Start of Block
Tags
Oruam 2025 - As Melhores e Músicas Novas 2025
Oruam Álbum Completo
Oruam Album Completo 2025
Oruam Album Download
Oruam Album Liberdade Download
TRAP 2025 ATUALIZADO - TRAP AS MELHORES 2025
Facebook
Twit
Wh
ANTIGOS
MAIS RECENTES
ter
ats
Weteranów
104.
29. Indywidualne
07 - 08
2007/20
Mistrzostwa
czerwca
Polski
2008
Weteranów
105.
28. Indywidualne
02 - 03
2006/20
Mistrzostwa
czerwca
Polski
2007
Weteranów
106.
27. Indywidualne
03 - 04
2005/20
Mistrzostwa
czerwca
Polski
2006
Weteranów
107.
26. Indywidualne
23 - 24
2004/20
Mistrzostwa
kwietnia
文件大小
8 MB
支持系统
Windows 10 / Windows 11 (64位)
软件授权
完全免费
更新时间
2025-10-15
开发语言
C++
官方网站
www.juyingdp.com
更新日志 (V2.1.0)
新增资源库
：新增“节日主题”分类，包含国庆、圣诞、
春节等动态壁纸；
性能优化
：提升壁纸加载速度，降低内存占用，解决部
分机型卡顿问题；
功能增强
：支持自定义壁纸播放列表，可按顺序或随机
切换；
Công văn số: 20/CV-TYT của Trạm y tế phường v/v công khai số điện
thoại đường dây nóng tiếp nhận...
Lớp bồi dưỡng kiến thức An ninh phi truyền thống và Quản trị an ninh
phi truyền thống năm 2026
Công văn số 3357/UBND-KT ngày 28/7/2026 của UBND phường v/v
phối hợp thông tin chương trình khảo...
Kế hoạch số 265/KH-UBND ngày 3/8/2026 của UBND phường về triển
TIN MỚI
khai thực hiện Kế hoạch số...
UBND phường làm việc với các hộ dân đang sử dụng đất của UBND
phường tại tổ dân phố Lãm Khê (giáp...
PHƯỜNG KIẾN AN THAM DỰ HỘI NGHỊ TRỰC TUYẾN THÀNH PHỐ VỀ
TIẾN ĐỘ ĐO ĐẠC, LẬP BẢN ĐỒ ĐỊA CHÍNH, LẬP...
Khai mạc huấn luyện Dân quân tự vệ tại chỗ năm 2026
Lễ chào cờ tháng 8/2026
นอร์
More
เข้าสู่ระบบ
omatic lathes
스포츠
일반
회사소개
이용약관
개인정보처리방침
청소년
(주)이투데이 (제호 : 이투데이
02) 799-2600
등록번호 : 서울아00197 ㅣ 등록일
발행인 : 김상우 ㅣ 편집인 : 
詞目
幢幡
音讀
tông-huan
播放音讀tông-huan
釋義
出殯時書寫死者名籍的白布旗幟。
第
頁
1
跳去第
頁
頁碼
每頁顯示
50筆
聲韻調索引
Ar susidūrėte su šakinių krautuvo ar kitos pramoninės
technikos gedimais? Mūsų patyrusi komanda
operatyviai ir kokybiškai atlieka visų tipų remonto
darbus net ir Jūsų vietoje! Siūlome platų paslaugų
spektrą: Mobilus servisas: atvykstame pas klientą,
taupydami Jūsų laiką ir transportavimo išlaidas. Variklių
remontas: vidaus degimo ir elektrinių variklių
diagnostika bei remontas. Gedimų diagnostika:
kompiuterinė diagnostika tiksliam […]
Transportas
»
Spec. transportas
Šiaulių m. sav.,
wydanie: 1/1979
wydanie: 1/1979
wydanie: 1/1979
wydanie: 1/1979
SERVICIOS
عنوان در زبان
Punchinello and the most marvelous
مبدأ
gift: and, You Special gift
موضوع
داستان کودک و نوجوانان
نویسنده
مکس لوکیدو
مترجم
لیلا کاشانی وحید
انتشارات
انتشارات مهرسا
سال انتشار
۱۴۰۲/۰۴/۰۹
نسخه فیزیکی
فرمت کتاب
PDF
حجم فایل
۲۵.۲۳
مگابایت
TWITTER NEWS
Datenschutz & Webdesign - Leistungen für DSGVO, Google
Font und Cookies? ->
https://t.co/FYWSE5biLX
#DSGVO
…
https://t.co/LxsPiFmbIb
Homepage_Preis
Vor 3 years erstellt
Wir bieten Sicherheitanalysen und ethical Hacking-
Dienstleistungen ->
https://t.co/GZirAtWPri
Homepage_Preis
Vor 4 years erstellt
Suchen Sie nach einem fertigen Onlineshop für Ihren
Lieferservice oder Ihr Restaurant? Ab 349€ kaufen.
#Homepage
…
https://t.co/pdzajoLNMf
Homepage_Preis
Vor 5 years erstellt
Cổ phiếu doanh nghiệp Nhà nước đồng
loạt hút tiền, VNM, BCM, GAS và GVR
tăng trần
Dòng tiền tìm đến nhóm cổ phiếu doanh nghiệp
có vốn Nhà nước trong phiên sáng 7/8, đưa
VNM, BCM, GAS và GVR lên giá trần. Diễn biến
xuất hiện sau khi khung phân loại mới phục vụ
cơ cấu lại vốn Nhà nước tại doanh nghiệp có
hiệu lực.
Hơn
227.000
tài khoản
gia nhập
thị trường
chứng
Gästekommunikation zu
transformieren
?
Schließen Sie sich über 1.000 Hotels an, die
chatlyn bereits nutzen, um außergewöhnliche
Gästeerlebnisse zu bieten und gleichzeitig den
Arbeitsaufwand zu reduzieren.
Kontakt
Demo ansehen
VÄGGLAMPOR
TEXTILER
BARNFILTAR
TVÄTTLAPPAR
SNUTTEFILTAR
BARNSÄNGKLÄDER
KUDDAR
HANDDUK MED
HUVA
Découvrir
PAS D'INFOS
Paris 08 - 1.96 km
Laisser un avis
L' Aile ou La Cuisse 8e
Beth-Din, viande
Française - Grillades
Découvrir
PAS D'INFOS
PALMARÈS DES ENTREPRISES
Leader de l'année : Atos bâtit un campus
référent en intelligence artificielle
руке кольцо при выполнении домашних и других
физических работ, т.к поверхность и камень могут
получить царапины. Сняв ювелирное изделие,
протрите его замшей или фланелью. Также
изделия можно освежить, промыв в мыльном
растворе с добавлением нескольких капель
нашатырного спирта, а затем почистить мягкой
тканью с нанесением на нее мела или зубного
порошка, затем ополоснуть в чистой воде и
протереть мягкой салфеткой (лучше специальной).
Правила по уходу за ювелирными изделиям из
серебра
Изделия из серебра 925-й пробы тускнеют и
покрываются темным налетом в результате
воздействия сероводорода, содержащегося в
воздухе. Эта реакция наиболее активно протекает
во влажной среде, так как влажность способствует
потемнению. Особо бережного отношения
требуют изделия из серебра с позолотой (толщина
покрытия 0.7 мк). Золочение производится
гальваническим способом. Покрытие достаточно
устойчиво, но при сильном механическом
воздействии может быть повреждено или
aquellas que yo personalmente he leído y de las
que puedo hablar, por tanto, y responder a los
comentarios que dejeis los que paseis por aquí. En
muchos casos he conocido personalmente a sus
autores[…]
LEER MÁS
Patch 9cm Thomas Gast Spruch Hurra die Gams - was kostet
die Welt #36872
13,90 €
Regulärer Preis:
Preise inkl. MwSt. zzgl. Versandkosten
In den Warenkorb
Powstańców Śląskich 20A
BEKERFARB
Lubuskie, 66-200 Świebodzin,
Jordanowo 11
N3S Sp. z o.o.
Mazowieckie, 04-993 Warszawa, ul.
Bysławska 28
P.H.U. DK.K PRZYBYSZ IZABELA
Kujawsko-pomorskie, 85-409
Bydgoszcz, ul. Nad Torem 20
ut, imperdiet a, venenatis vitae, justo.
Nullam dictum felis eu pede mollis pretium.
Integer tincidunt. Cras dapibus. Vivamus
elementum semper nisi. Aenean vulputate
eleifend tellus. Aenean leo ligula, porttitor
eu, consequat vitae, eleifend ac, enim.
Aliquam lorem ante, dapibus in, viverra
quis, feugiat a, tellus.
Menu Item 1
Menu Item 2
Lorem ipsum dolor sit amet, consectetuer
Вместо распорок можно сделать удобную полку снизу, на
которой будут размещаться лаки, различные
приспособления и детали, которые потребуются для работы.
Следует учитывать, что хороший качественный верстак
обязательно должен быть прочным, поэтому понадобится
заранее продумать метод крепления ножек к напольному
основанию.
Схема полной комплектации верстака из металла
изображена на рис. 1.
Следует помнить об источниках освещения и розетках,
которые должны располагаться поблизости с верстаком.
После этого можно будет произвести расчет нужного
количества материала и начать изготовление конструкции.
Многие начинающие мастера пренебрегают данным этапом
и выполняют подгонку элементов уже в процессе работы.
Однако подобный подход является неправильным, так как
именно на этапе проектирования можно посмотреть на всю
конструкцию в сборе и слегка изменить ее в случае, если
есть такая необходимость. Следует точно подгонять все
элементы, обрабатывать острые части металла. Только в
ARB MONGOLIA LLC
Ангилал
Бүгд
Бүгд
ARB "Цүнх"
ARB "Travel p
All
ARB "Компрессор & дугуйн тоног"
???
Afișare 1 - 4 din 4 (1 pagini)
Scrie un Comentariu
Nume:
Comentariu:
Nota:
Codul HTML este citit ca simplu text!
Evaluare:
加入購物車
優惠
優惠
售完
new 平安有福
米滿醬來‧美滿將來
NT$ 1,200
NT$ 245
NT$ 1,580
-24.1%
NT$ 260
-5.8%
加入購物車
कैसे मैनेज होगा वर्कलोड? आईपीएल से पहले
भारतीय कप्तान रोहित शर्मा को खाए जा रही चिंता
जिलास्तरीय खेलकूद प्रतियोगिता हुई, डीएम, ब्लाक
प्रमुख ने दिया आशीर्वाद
End of Block
Would you copy all lines in the records where the string "быть" appears?

• **Result of the exercise**:
воздействии может быть повреждено или
обязательно должен быть прочным, поэтому понадобится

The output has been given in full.